Tuesday, October 28, 2008

Random musings

Here are some of the things I think about when I’m sitting on the toilet with nothing to read (other than the back of the shampoo bottle):


Rule of Life #27: If the bar restroom has a clean mirror and a fresh urinal cake, you’re paying too much for your drinks.


NEVER smoke pot or drop acid while watching one of those reality TV shows. You’ll inevitably become paranoid – and start searching your house for hidden cameras and microphones.


Y’know, slavery gets a lot of negative press lately… but if you stop and think about it, it’s actually a highly efficient way to get people to work for you without paying them any money.

Saint Valentine was a Catholic Priest who died as a martyr. A priest! Isn’t that interesting? Our annual Holiday of Love is named after someone who was celibate.


Can ANYONE explain to me why federal regulations require commercial airplane pilots to walk through the airport security metal detectors? An airplane pilot doesn’t need a bomb to destroy an airplane and kill hundreds of people… all he needs is the GROUND.

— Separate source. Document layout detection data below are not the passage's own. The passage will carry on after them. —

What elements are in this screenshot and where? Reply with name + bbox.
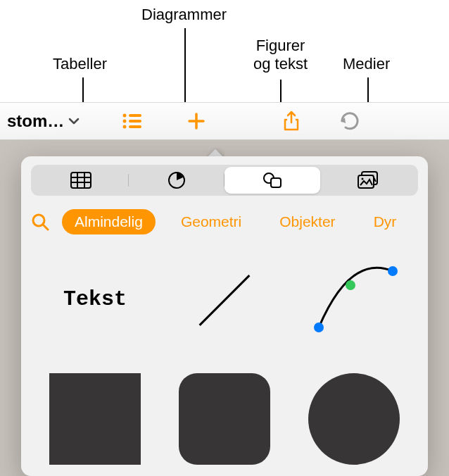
category-geometry[interactable]: Geometri: [168, 209, 254, 234]
category-basic[interactable]: Almindelig: [62, 209, 156, 234]
rounded-square-icon: [179, 373, 270, 465]
document-title: stom…: [7, 111, 64, 131]
svg-rect-3: [129, 120, 141, 123]
shapes-row-2: [42, 373, 407, 465]
square-icon: [49, 373, 141, 465]
shape-rounded-square[interactable]: [172, 373, 277, 465]
shapes-grid: Tekst: [21, 239, 428, 476]
tab-charts[interactable]: [129, 167, 224, 194]
svg-point-21: [388, 266, 398, 276]
svg-point-2: [123, 120, 127, 123]
shape-circle[interactable]: [301, 373, 407, 465]
table-icon: [70, 172, 91, 189]
callout-charts: Diagrammer: [141, 6, 227, 24]
outline-button[interactable]: [122, 113, 143, 130]
svg-point-16: [362, 178, 364, 180]
chart-icon: [167, 171, 186, 189]
insert-button[interactable]: [187, 112, 205, 130]
shape-text[interactable]: Tekst: [42, 253, 148, 345]
curve-icon: [308, 261, 400, 338]
svg-point-20: [346, 280, 355, 290]
shape-curve[interactable]: [301, 253, 407, 345]
shape-line[interactable]: [172, 253, 277, 345]
insert-popover: Almindelig Geometri Objekter Dyr Tekst: [21, 156, 428, 476]
search-button[interactable]: [31, 213, 49, 231]
media-icon: [357, 171, 379, 189]
tab-tables[interactable]: [33, 167, 129, 194]
category-objects[interactable]: Objekter: [267, 209, 348, 234]
svg-line-18: [43, 225, 48, 230]
line-icon: [182, 257, 267, 342]
callout-shapes: Figurer og tekst: [253, 37, 308, 73]
shapes-row-1: Tekst: [42, 253, 407, 345]
svg-rect-13: [271, 178, 281, 187]
shape-categories: Almindelig Geometri Objekter Dyr: [21, 204, 428, 239]
search-icon: [31, 213, 49, 231]
circle-icon: [308, 373, 400, 465]
svg-point-4: [123, 125, 127, 129]
share-button[interactable]: [283, 111, 300, 132]
svg-rect-15: [358, 175, 374, 188]
category-animals[interactable]: Dyr: [361, 209, 410, 234]
shapes-icon: [262, 171, 283, 189]
callout-tables: Tabeller: [53, 55, 107, 73]
document-menu-button[interactable]: [68, 118, 80, 125]
tab-shapes[interactable]: [224, 167, 320, 194]
svg-point-19: [314, 322, 324, 332]
insert-type-tabs: [31, 165, 418, 196]
main-toolbar: stom…: [0, 102, 449, 140]
undo-button[interactable]: [339, 112, 360, 130]
svg-point-0: [123, 114, 127, 118]
text-shape-label: Tekst: [63, 287, 127, 311]
tab-media[interactable]: [320, 167, 416, 194]
svg-rect-5: [129, 125, 141, 128]
shape-square[interactable]: [42, 373, 148, 465]
svg-rect-6: [71, 173, 91, 188]
svg-rect-1: [129, 114, 141, 117]
callout-media: Medier: [343, 55, 390, 73]
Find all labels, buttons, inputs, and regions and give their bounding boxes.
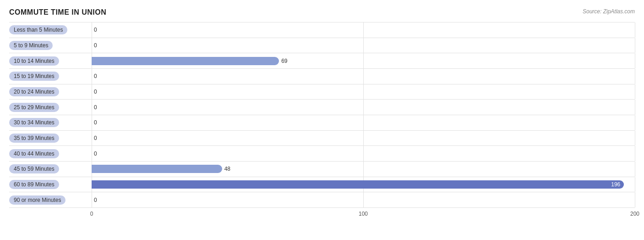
- bar-row: Less than 5 Minutes0: [9, 22, 635, 38]
- bar-row: 5 to 9 Minutes0: [9, 38, 635, 53]
- grid-line: [363, 84, 364, 100]
- label-cell: 15 to 19 Minutes: [9, 72, 92, 81]
- bar: 69: [92, 57, 279, 65]
- grid-line: [635, 146, 635, 161]
- bar-value: 0: [94, 197, 97, 203]
- grid-line: [92, 22, 92, 38]
- label-cell: 30 to 34 Minutes: [9, 118, 92, 127]
- label-pill: 20 to 24 Minutes: [9, 87, 59, 96]
- x-tick: 200: [630, 211, 639, 217]
- bar-value: 48: [224, 166, 230, 172]
- grid-line: [635, 162, 635, 177]
- bar-row: 45 to 59 Minutes48: [9, 161, 635, 177]
- chart-area: Less than 5 Minutes05 to 9 Minutes010 to…: [9, 22, 635, 208]
- bar-cell: 0: [92, 192, 635, 207]
- label-cell: 35 to 39 Minutes: [9, 134, 92, 143]
- label-cell: 25 to 29 Minutes: [9, 103, 92, 112]
- label-cell: 10 to 14 Minutes: [9, 56, 92, 66]
- bar-row: 25 to 29 Minutes0: [9, 99, 635, 115]
- label-pill: 25 to 29 Minutes: [9, 103, 59, 112]
- grid-line: [92, 100, 92, 115]
- label-pill: 90 or more Minutes: [9, 195, 65, 205]
- grid-line: [363, 53, 364, 68]
- bar-row: 20 to 24 Minutes0: [9, 84, 635, 100]
- label-cell: 90 or more Minutes: [9, 195, 92, 205]
- bar-row: 15 to 19 Minutes0: [9, 68, 635, 84]
- label-cell: 60 to 89 Minutes: [9, 180, 92, 189]
- bar-cell: 69: [92, 53, 635, 68]
- grid-line: [363, 146, 364, 161]
- bar-cell: 0: [92, 22, 635, 38]
- grid-line: [92, 192, 92, 207]
- bar-cell: 0: [92, 131, 635, 146]
- grid-line: [363, 38, 364, 53]
- bar-value: 0: [94, 42, 97, 49]
- grid-line: [92, 84, 92, 100]
- bar-cell: 0: [92, 84, 635, 100]
- grid-line: [363, 115, 364, 130]
- bar-value: 0: [94, 73, 97, 79]
- grid-line: [635, 69, 635, 84]
- grid-line: [363, 69, 364, 84]
- label-cell: 5 to 9 Minutes: [9, 41, 92, 50]
- grid-line: [92, 69, 92, 84]
- label-pill: 5 to 9 Minutes: [9, 41, 53, 50]
- bar-cell: 0: [92, 38, 635, 53]
- bar-row: 30 to 34 Minutes0: [9, 115, 635, 130]
- bar-cell: 0: [92, 100, 635, 115]
- grid-line: [363, 192, 364, 207]
- bar-cell: 0: [92, 115, 635, 130]
- grid-line: [363, 131, 364, 146]
- grid-line: [92, 131, 92, 146]
- x-tick: 0: [90, 211, 93, 217]
- label-pill: 30 to 34 Minutes: [9, 118, 59, 127]
- grid-line: [635, 177, 635, 192]
- grid-line: [363, 162, 364, 177]
- bar-value: 0: [94, 151, 97, 157]
- grid-line: [635, 131, 635, 146]
- bar-cell: 0: [92, 146, 635, 161]
- grid-line: [635, 38, 635, 53]
- label-cell: 20 to 24 Minutes: [9, 87, 92, 96]
- bar-row: 35 to 39 Minutes0: [9, 130, 635, 146]
- grid-line: [635, 192, 635, 207]
- label-pill: 35 to 39 Minutes: [9, 134, 59, 143]
- chart-container: COMMUTE TIME IN UNION Source: ZipAtlas.c…: [0, 0, 644, 240]
- bar-row: 60 to 89 Minutes196: [9, 177, 635, 192]
- label-pill: 10 to 14 Minutes: [9, 56, 59, 66]
- grid-line: [363, 22, 364, 38]
- bar-row: 90 or more Minutes0: [9, 192, 635, 208]
- bar: 48: [92, 165, 222, 173]
- bar-cell: 48: [92, 162, 635, 177]
- label-pill: 60 to 89 Minutes: [9, 180, 59, 189]
- grid-line: [635, 84, 635, 100]
- chart-title: COMMUTE TIME IN UNION: [9, 8, 635, 17]
- bar-row: 40 to 44 Minutes0: [9, 145, 635, 161]
- x-tick: 100: [359, 211, 368, 217]
- bar-value: 0: [94, 89, 97, 95]
- label-pill: 15 to 19 Minutes: [9, 72, 59, 81]
- bar-value: 0: [94, 104, 97, 111]
- label-cell: 40 to 44 Minutes: [9, 149, 92, 158]
- bar-cell: 0: [92, 69, 635, 84]
- grid-line: [363, 100, 364, 115]
- bar-value: 69: [281, 58, 287, 64]
- bar-row: 10 to 14 Minutes69: [9, 53, 635, 68]
- bar-value: 0: [94, 119, 97, 126]
- bar-value: 0: [94, 135, 97, 141]
- label-cell: 45 to 59 Minutes: [9, 164, 92, 173]
- label-pill: 40 to 44 Minutes: [9, 149, 59, 158]
- source-label: Source: ZipAtlas.com: [583, 8, 635, 15]
- x-axis: 0100200: [92, 208, 635, 217]
- grid-line: [92, 115, 92, 130]
- bar: 196: [92, 180, 624, 189]
- grid-line: [635, 53, 635, 68]
- label-cell: Less than 5 Minutes: [9, 25, 92, 34]
- bar-value: 196: [611, 181, 620, 188]
- grid-line: [635, 22, 635, 38]
- bar-value: 0: [94, 27, 97, 33]
- bar-cell: 196: [92, 177, 635, 192]
- grid-line: [635, 100, 635, 115]
- label-pill: Less than 5 Minutes: [9, 25, 67, 34]
- grid-line: [635, 115, 635, 130]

Few things in life are sexier than a woman with multiple body piercings – particularly when the pierced body parts include her tongue, nipples, and clitoris. Any woman who’s willing to painfully mutilate her body in the hopes of marginally enhancing sexual stimulation is my kind of babe.


According to Greek mythology, Medusa was such a hideous woman that simply gazing into her eyes would transform a mere mortal into a pillar of stone. So… if I ever got real, real drunk & horny in Ancient Greece and somehow stumbled near her home, I think I would insist on doing it doggie style.


Whenever I see a giraffe, I always think about oral sex. I guess it’s the long neck.


There are always more wig shops in the poor parts of town.